Portal:Cloud VPS/Admin/notes/Neutron Migration
Appearance
This page contains historical information. This page was only relevant while we were migrating from nova-network to neutron
Clearly a lot of this can be automated. Once we've done a few projects without errors we can mash all this into one big super-script
Steps
- Disable the project in the eqiad region and enable it in eqiad1. This will prevent users from creating new VMs in the old region.
- On labcontrol1001, migrate quotas and security groups.
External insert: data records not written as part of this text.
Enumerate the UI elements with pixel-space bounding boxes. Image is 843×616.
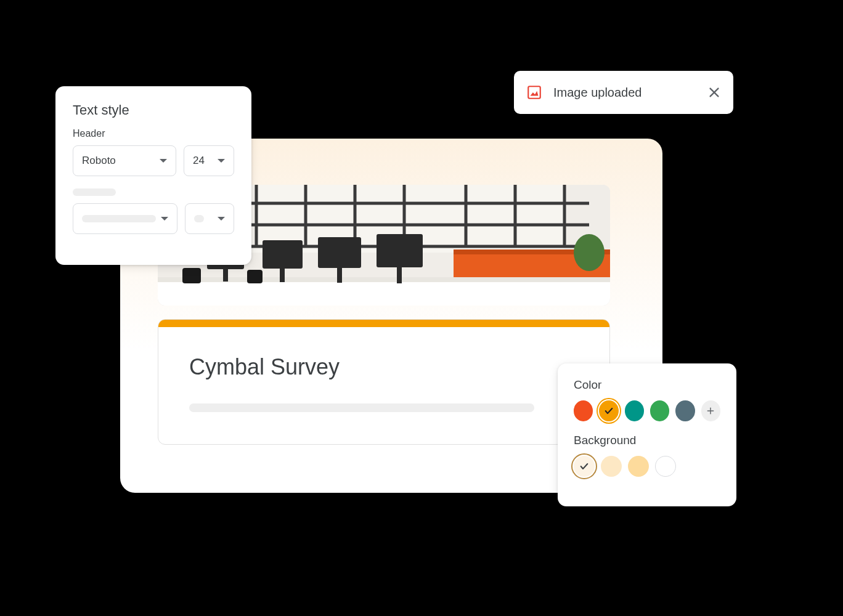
card-accent-bar (158, 320, 609, 327)
font-size-select[interactable]: 24 (184, 145, 234, 176)
chevron-down-icon (160, 159, 167, 163)
survey-description-placeholder[interactable] (189, 403, 534, 412)
background-swatch-0[interactable] (574, 456, 595, 477)
image-icon (526, 84, 542, 100)
svg-rect-20 (280, 269, 285, 282)
font-select-value: Roboto (82, 155, 116, 167)
svg-rect-15 (158, 280, 610, 306)
theme-color-row (574, 400, 720, 421)
svg-rect-26 (182, 268, 201, 283)
color-panel: Color Background (558, 363, 736, 506)
background-swatch-2[interactable] (628, 456, 649, 477)
upload-toast: Image uploaded (514, 71, 733, 114)
background-swatch-3[interactable] (655, 456, 676, 477)
svg-rect-24 (397, 267, 402, 283)
secondary-label-placeholder (73, 188, 116, 196)
svg-rect-18 (223, 269, 228, 282)
font-size-value: 24 (193, 155, 205, 167)
survey-title-card: Cymbal Survey (158, 319, 610, 445)
svg-rect-19 (263, 240, 303, 269)
color-label: Color (574, 378, 720, 392)
add-color-button[interactable] (701, 400, 720, 421)
placeholder-value (82, 215, 156, 222)
color-swatch-0[interactable] (574, 400, 593, 421)
close-icon[interactable] (707, 86, 721, 99)
survey-title[interactable]: Cymbal Survey (158, 327, 609, 380)
text-style-panel: Text style Header Roboto 24 (55, 86, 251, 265)
chevron-down-icon (218, 217, 225, 221)
svg-rect-21 (318, 237, 361, 268)
background-label: Background (574, 434, 720, 447)
color-swatch-3[interactable] (650, 400, 669, 421)
svg-rect-22 (337, 268, 342, 283)
color-swatch-4[interactable] (675, 400, 694, 421)
svg-marker-29 (531, 91, 539, 96)
font-select[interactable]: Roboto (73, 145, 176, 176)
placeholder-value (194, 215, 204, 222)
secondary-font-select[interactable] (73, 203, 177, 234)
toast-message: Image uploaded (553, 86, 696, 100)
svg-point-25 (574, 234, 605, 271)
background-color-row (574, 456, 720, 477)
header-label: Header (73, 128, 234, 139)
svg-rect-28 (528, 86, 540, 99)
color-swatch-2[interactable] (625, 400, 644, 421)
text-style-title: Text style (73, 102, 234, 118)
svg-rect-27 (247, 270, 263, 283)
secondary-size-select[interactable] (185, 203, 234, 234)
chevron-down-icon (161, 217, 168, 221)
svg-rect-23 (377, 234, 423, 267)
chevron-down-icon (218, 159, 225, 163)
color-swatch-1[interactable] (599, 400, 618, 421)
background-swatch-1[interactable] (601, 456, 622, 477)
root@labcontrol1001:~# cd ~
root@labcontrol1001:~# pwd
/root
root@labcontrol1001:~# cd /root
root@labcontrol1001:~# source ~/novaenv.sh
root@labcontrol1001:~# wmcs-region-migrate-quotas <project-name>
Updated quotas using <QuotaSet cores=12, fixed_ips=200, floating_ips=0, injected_file_content_bytes=10240, injected_file_path_bytes=255, injected_files=5, instances=8, key_pairs=100, metadata_items=128, ram=24576, security_group_rules=20, security_groups=10, server_group_members=10, server_groups=10>
root@labcontrol1001:~# wmcs-region-migrate-security-groups <project-name>
deleting rule {u'remote_group_id': u'2c908284-84ef-4a4a-8f1a-11e84b6256db', u'direction': u'ingress', u'protocol': None, u'description': u'', u'ethertype': u'IPv4', u'remote_ip_prefix': None, u'port_range_max': None, u'security_group_id': u'2c908284-84ef-4a4a-8f1a-11e84b6256db', u'port_range_min': None, u'tenant_id': u'hhvm', u'id': u'6ea1ac47-3876-4676-bb01-bf89cb6f4363'}
deleting rule {u'remote_group_id': u'2c908284-84ef-4a4a-8f1a-11e84b6256db', u'direction': u'ingress', u'protocol': None, u'description': u'', u'ethertype': u'IPv6', u'remote_ip_prefix': None, u'port_range_max': None, u'security_group_id': u'2c908284-84ef-4a4a-8f1a-11e84b6256db', u'port_range_min': None, u'tenant_id': u'hhvm', u'id': u'85eabca5-63f4-43f2-aeb2-64d2e70779f1'}
Updating group default in dest
copying rule: {u'from_port': None, u'group': {u'tenant_id': u'hhvm', u'name': u'default'}, u'ip_protocol': None, u'to_port': None, u'parent_group_id': 357, u'ip_range': {}, u'id': 1526}
copying rule: {u'from_port': -1, u'group': {}, u'ip_protocol': u'icmp', u'to_port': -1, u'parent_group_id': 357, u'ip_range': {u'cidr': u'0.0.0.0/0'}, u'id': 1527}
copying rule: {u'from_port': 22, u'group': {}, u'ip_protocol': u'tcp', u'to_port': 22, u'parent_group_id': 357, u'ip_range': {u'cidr': u'10.0.0.0/8'}, u'id': 1528}
copying rule: {u'from_port': 5666, u'group': {}, u'ip_protocol': u'tcp', u'to_port': 5666, u'parent_group_id': 357, u'ip_range': {u'cidr': u'10.0.0.0/8'}, u'id': 1529}
- Start 'screen' because the next bit is going to take a while
root@labcontrol1001:~# screen
- Get a list of all VMs in the project
root@labcontrol1001:~# OS_TENANT_NAME=<project-name> openstack server list
+--------------------------------------+------------------+--------+--------------------+
| ID | Name | Status | Networks |
+--------------------------------------+------------------+--------+--------------------+
| d4730c86-a6cc-4cb1-9ebe-a84f26926f24 | hhvm-jmm-vp9 | ACTIVE | public=10.68.19.57 |
| 34522cd3-9628-4035-9faa-6d12e55b0f9f | hhvm-stretch-jmm | ACTIVE | public=10.68.20.46 |
| db3a0098-8707-49bd-846f-9b9629c63658 | hhvm-jmm | ACTIVE | public=10.68.16.91 |
+--------------------------------------+------------------+--------+--------------------+
- Migrate VMs one by one
root@labcontrol1001:~# wmcs-region-migrate d4730c86-a6cc-4cb1-9ebe-a84f26926f24
- See what broke
Special Concerns for Kubernetes Nodes
When moving a Kubernetes worker (or anything that connects to the flannel network for that matter), you must reload ferm on every flannel etcd node (currently that means tools-flannel-etcd-0[1-3].tools.eqiad.wmflabs). After that, run puppet on the worker node to put everything to rights.
That said, don't forget that some worker nodes still have a broken image that has a bad resolve.conf. Do check that.
Therefore the process for moving a worker node is:
- drain and cordon
- move with
wmcs-region-migrate
- fix resolve.conf if needed
sudo systemctl reload ferm
on tools-flannel-etcd-0[1-3]- run puppet
- uncordon after validating the node is "Ready" in
kubectl get nodes
Common issues
- Puppet not working because certificate issues. Run sudo rm -rf /var/lib/puppet/ssl in the instance and then run sudo puppet agent -t -v again.